** Opening Data excerpts block **

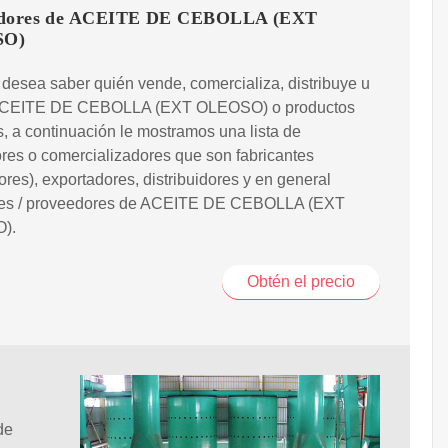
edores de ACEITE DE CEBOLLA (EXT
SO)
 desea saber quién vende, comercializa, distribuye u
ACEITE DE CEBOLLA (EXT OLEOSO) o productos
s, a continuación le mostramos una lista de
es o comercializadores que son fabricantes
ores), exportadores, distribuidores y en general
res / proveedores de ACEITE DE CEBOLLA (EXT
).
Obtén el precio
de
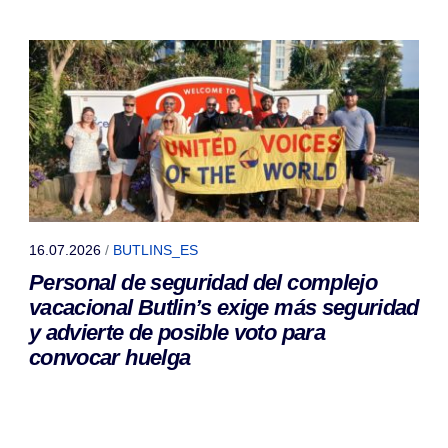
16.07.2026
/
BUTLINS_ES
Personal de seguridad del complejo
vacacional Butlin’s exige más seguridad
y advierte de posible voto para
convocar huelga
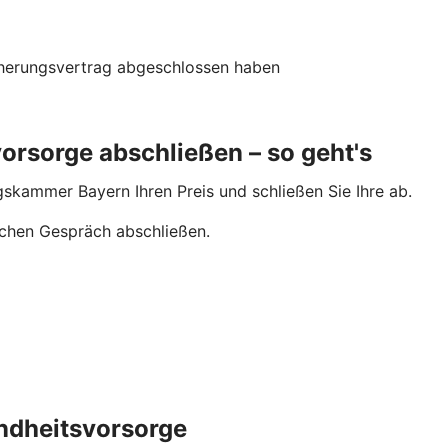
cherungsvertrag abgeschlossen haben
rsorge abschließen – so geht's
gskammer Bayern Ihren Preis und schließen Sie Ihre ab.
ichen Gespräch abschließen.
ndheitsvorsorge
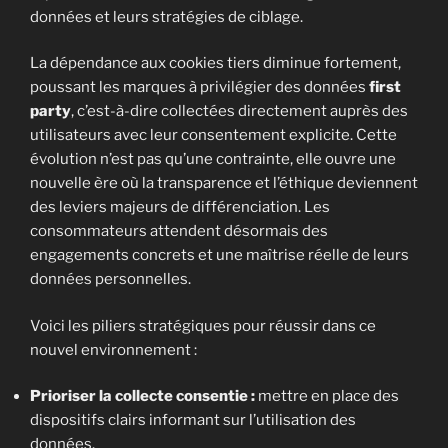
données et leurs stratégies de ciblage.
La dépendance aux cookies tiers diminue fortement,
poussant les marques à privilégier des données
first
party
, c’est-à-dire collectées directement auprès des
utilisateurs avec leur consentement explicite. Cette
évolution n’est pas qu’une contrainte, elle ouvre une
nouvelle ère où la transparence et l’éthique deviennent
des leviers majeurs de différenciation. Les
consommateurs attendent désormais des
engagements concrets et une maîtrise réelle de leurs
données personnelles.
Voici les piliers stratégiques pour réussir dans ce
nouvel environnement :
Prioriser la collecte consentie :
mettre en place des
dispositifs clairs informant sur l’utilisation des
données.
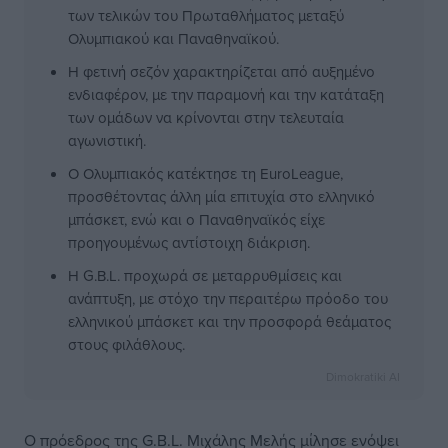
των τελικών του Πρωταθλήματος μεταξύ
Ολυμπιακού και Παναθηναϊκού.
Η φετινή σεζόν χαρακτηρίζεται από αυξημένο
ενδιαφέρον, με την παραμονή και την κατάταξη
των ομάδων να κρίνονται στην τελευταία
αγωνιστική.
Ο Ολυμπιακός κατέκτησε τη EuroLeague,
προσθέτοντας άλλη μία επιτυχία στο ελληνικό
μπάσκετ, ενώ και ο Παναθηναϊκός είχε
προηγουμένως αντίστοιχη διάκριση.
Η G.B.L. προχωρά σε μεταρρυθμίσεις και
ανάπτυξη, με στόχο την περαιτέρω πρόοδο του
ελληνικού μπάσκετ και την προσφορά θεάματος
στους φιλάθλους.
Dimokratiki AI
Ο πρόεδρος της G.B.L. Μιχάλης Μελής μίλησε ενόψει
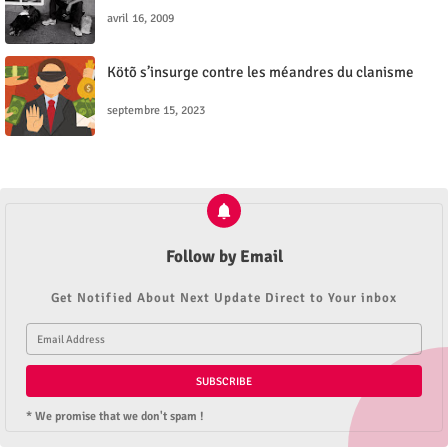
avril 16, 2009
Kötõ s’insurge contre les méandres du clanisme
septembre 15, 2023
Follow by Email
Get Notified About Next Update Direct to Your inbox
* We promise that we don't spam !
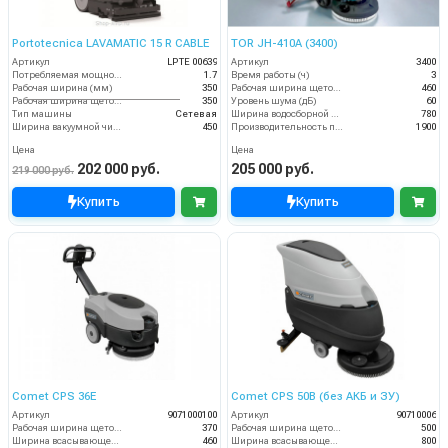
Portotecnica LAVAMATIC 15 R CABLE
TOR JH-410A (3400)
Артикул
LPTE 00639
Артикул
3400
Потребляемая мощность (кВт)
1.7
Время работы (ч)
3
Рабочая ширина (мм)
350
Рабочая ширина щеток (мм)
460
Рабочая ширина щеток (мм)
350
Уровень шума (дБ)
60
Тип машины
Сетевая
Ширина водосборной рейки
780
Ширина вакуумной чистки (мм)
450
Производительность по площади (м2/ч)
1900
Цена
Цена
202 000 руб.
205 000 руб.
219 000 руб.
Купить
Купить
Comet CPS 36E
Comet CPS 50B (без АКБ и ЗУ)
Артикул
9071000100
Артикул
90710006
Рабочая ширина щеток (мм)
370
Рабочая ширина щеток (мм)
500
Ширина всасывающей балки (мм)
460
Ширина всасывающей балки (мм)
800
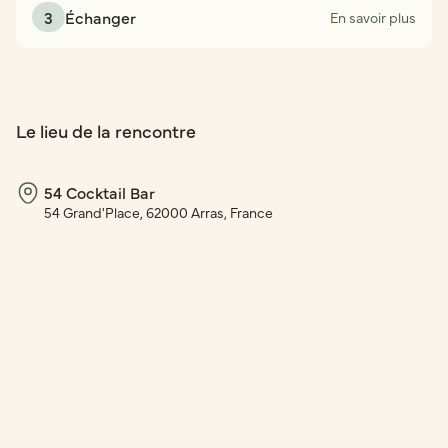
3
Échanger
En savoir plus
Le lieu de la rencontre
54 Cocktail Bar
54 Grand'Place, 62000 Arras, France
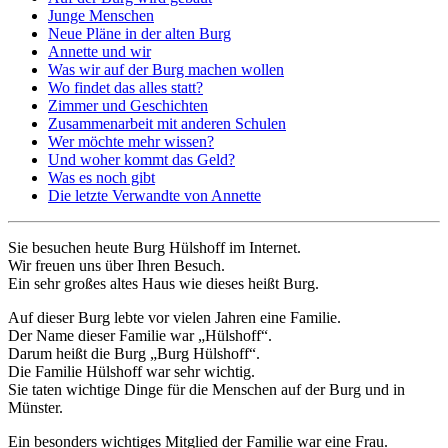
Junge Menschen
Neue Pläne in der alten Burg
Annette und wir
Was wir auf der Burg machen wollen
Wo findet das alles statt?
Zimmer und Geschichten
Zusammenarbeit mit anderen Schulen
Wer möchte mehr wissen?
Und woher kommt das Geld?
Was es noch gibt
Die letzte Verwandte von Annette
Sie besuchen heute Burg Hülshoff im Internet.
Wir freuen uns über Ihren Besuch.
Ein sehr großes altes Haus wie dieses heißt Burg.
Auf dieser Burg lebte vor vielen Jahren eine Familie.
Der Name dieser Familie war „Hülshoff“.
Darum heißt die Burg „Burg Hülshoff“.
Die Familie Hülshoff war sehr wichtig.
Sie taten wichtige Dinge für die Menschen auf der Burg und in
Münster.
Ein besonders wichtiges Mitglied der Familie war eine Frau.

** Closing Data excerpts block **

# Your goal
Exactly what appears in the records above must be returned, apart from the pictures.

# Solution for this task
edores de ACEITE DE CEBOLLA (EXT
SO)
 desea saber quién vende, comercializa, distribuye u
ACEITE DE CEBOLLA (EXT OLEOSO) o productos
s, a continuación le mostramos una lista de
es o comercializadores que son fabricantes
ores), exportadores, distribuidores y en general
res / proveedores de ACEITE DE CEBOLLA (EXT
).
Obtén el precio
de
16.07.2026
/
BUTLINS_ES
Personal de seguridad del complejo
vacacional Butlin’s exige más seguridad
y advierte de posible voto para
convocar huelga
cherungsvertrag abgeschlossen haben
rsorge abschließen – so geht's
gskammer Bayern Ihren Preis und schließen Sie Ihre ab.
ichen Gespräch abschließen.
ndheitsvorsorge
données et leurs stratégies de ciblage.
La dépendance aux cookies tiers diminue fortement,
poussant les marques à privilégier des données
first
party
, c’est-à-dire collectées directement auprès des
utilisateurs avec leur consentement explicite. Cette
évolution n’est pas qu’une contrainte, elle ouvre une
nouvelle ère où la transparence et l’éthique deviennent
des leviers majeurs de différenciation. Les
consommateurs attendent désormais des
engagements concrets et une maîtrise réelle de leurs
données personnelles.
Voici les piliers stratégiques pour réussir dans ce
nouvel environnement :
Prioriser la collecte consentie :
mettre en place des
dispositifs clairs informant sur l’utilisation des
données.
των τελικών του Πρωταθλήματος μεταξύ
Ολυμπιακού και Παναθηναϊκού.
Η φετινή σεζόν χαρακτηρίζεται από αυξημένο
ενδιαφέρον, με την παραμονή και την κατάταξη
των ομάδων να κρίνονται στην τελευταία
αγωνιστική.
Ο Ολυμπιακός κατέκτησε τη EuroLeague,
προσθέτοντας άλλη μία επιτυχία στο ελληνικό
μπάσκετ, ενώ και ο Παναθηναϊκός είχε
προηγουμένως αντίστοιχη διάκριση.
Η G.B.L. προχωρά σε μεταρρυθμίσεις και
ανάπτυξη, με στόχο την περαιτέρω πρόοδο του
ελληνικού μπάσκετ και την προσφορά θεάματος
στους φιλάθλους.
Dimokratiki AI
Ο πρόεδρος της G.B.L. Μιχάλης Μελής μίλησε ενόψει
avril 16, 2009
Kötõ s’insurge contre les méandres du clanisme
septembre 15, 2023
Follow by Email
Get Notified About Next Update Direct to Your inbox
* We promise that we don't spam !
Portotecnica LAVAMATIC 15 R CABLE
TOR JH-410A (3400)
Артикул
LPTE 00639
Артикул
3400
Потребляемая мощность (кВт)
1.7
Время работы (ч)
3
Рабочая ширина (мм)
350
Рабочая ширина щеток (мм)
460
Рабочая ширина щеток (мм)
350
Уровень шума (дБ)
60
Тип машины
Сетевая
Ширина водосборной рейки
780
Ширина вакуумной чистки (мм)
450
Производительность по площади (м2/ч)
1900
Цена
Цена
202 000 руб.
205 000 руб.
219 000 руб.
Купить
Купить
Comet CPS 36E
Comet CPS 50B (без АКБ и ЗУ)
Артикул
9071000100
Артикул
90710006
Рабочая ширина щеток (мм)
370
Рабочая ширина щеток (мм)
500
Ширина всасывающей балки (мм)
460
Ширина всасывающей балки (мм)
800
3
Échanger
En savoir plus
Le lieu de la rencontre
54 Cocktail Bar
54 Grand'Place, 62000 Arras, France
Junge Menschen
Neue Pläne in der alten Burg
Annette und wir
Was wir auf der Burg machen wollen
Wo findet das alles statt?
Zimmer und Geschichten
Zusammenarbeit mit anderen Schulen
Wer möchte mehr wissen?
Und woher kommt das Geld?
Was es noch gibt
Die letzte Verwandte von Annette
Sie besuchen heute Burg Hülshoff im Internet.
Wir freuen uns über Ihren Besuch.
Ein sehr großes altes Haus wie dieses heißt Burg.
Auf dieser Burg lebte vor vielen Jahren eine Familie.
Der Name dieser Familie war „Hülshoff“.
Darum heißt die Burg „Burg Hülshoff“.
Die Familie Hülshoff war sehr wichtig.
Sie taten wichtige Dinge für die Menschen auf der Burg und in
Münster.
Ein besonders wichtiges Mitglied der Familie war eine Frau.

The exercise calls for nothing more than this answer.